TASK: Restate the lines exactly, starting at the line that contains "あってとても助かります！" and finishing with the final line of the records.

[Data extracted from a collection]
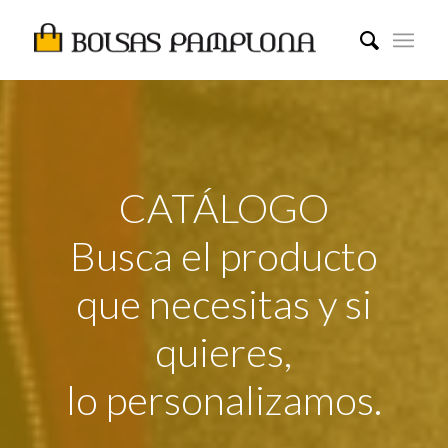
CATÁLOGO
Busca el producto
que necesitas y si
quieres,
lo personalizamos.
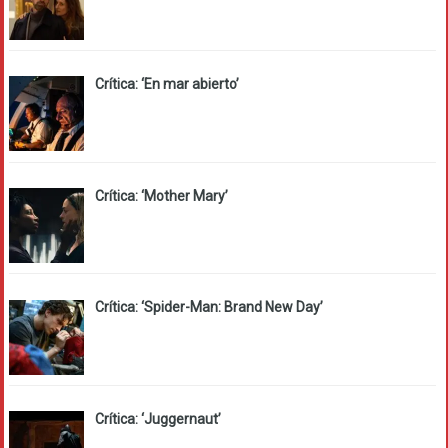
Crítica: ‘En mar abierto’
Crítica: ‘Mother Mary’
Crítica: ‘Spider-Man: Brand New Day’
Crítica: ‘Juggernaut’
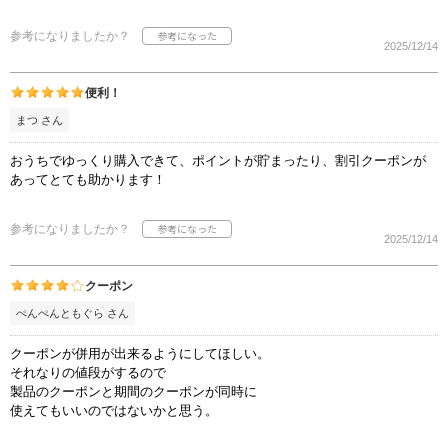
参考になりましたか？
2025/12/14
便利！
まつ さん
おうちでゆっくり購入できて、ポイントが貯まったり、割引クーポンが
あってとても助かります！
参考になりましたか？
2025/12/14
クーポン
ぺんぺんともぐら さん
クーポンが併用が出来るようにしてほしい。
それなりの値段がするので
製品のクーポンと期間のクーポンが同時に
使えてもいいのではないかと思う。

SOLUTION TO THIS PROBLEM:
あってとても助かります！
参考になりましたか？
2025/12/14
クーポン
ぺんぺんともぐら さん
クーポンが併用が出来るようにしてほしい。
それなりの値段がするので
製品のクーポンと期間のクーポンが同時に
使えてもいいのではないかと思う。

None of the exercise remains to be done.